A brief history of Hawaii – the 50th State.

The beautiful island group of Hawaii was settled by intrepid explorers in canoes from Polynesia, migrating northwest, possibly as early as the 4th century AD. The name is probably taken from Hawaiki, the former name of Raiatea, which is the ancestral home of the Polynesians.

Lacking a written language, the early Hawaiian settlers had a rich oral culture, similar to many early Northern European tribes, and their rich myths and legends were coupled with a vast practical knowledge of the flora and fauna around them.

They worshipped and feared a vast variety of gods, not unlike the Greek pantheon in terms of their variety and powers, and by the time of a second migration from Tahiti, sometime between the 9th and 10th centuries AD, the isolation of the islands had led to a culture with its own marked characteristics.
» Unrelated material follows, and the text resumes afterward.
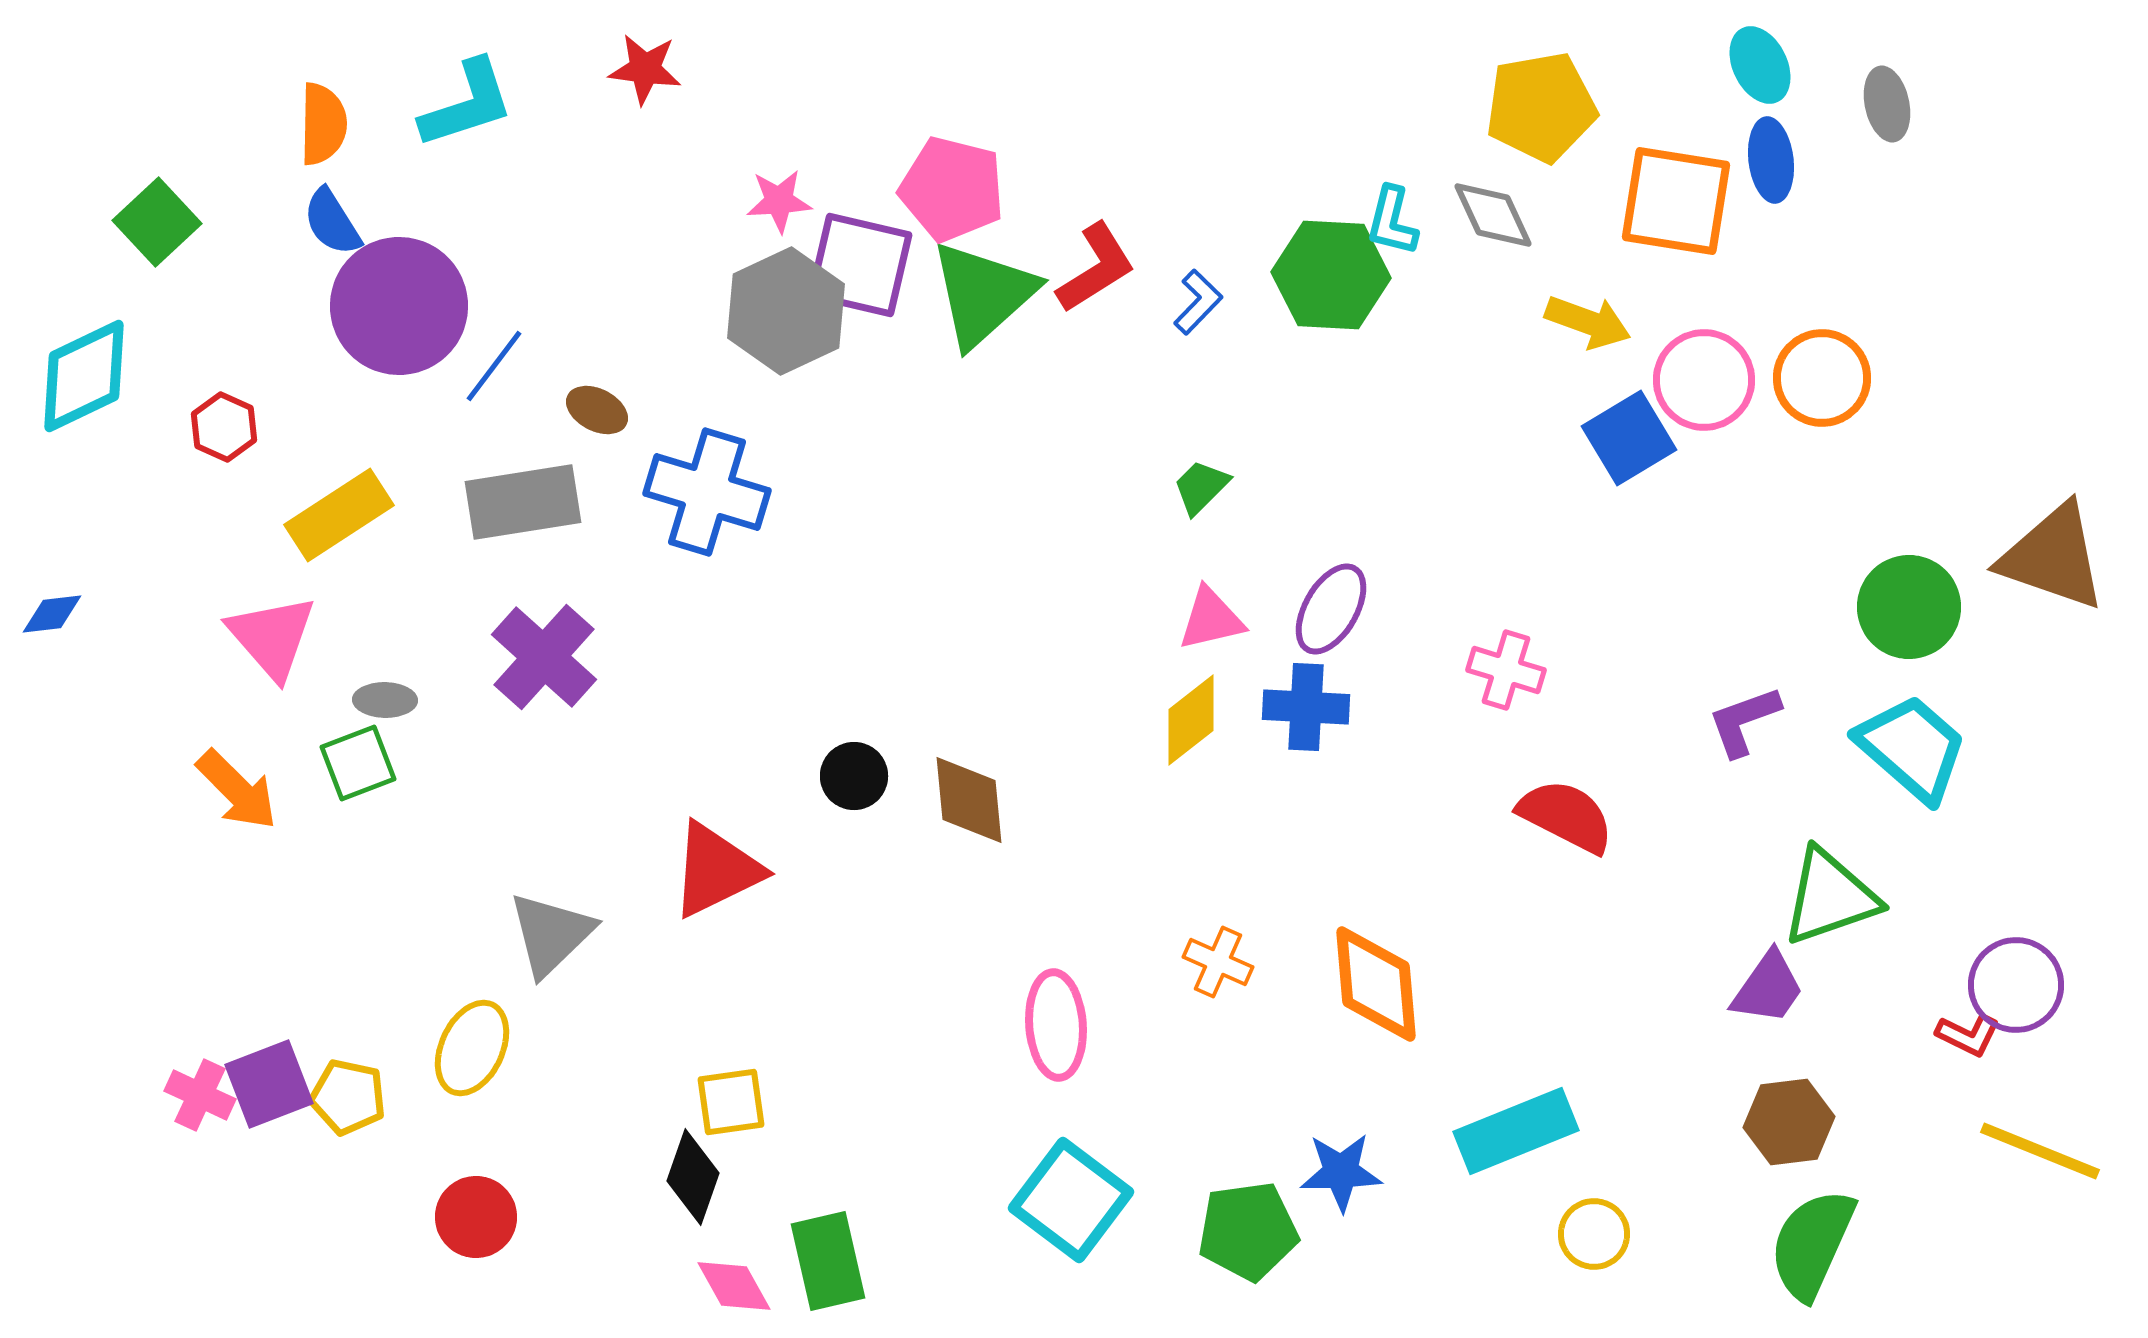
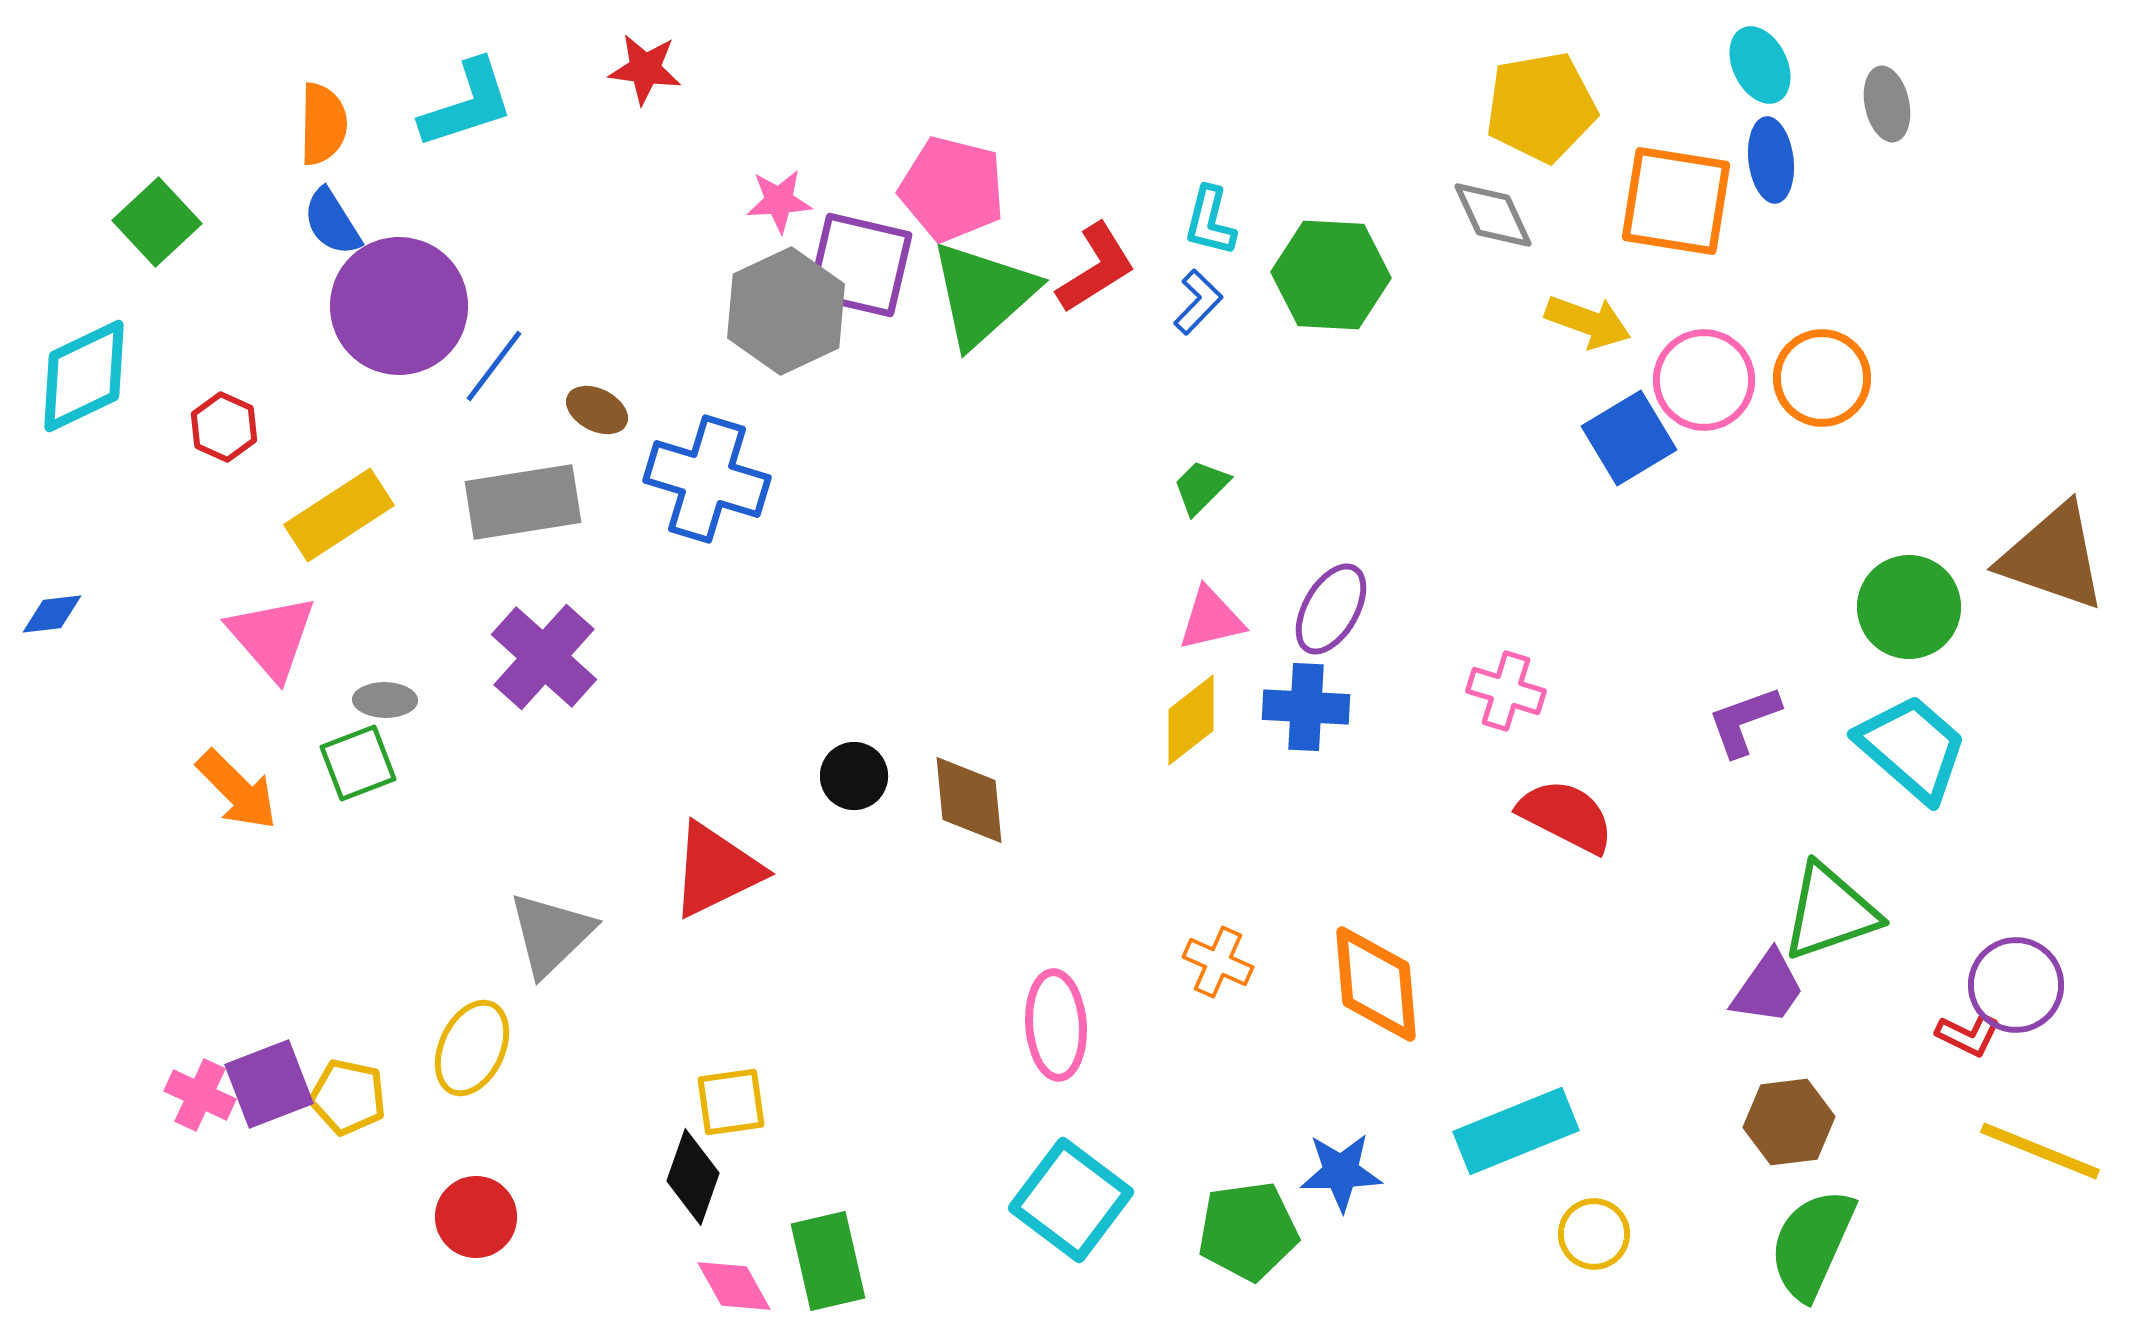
cyan L-shape at (1392, 221): moved 182 px left
blue cross at (707, 492): moved 13 px up
pink cross at (1506, 670): moved 21 px down
green triangle at (1830, 897): moved 15 px down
By the late 18th century, the Hawaiian society had become a complex one, with a fixed system of laws, governed over by chiefs and priests.

By the time Captain Cook happened across the islands in 1778, there was a vibrant society, with a population of approximately 300,000 people. Sadly, western explorers and traders brought western diseases with them, to which the islanders had no natural immunity whatsoever. Together with the profound cultural effect of contact with the outside world, in just a century, the population collapsed to fewer than 40,000 inhabitants by 1890. Hawaiian as a spoken language almost died out at this point.

Inevitably, this led to a period of intense change – faith in the old gods waned, and considerable curiosity about life outside of the islands led to rapid adoption of Christianity, and the collapse of the old kapu (taboo) system. By 1850, Hawaii was almost entirely a Christian kingdom, with a significant European and American population.
The last monarch was overthrown when a group of American and European businessmen seized power of the islands in 1893. By 1900, the islands were annexed as US territory. Hawaii rapidly became important as a base for the American Navy, and the surprise attack on Pearl Harbor by Japan in December 1941 led to entry into World War II. Post-war, Hawaii finally became the 50th State in 1959.

Today, Hawaii is a bewitching and aspirational tourist destination, undergoing a considerable cultural renaissance in music and language, coupled with a modern, bustling, and thriving society for the Aloha state.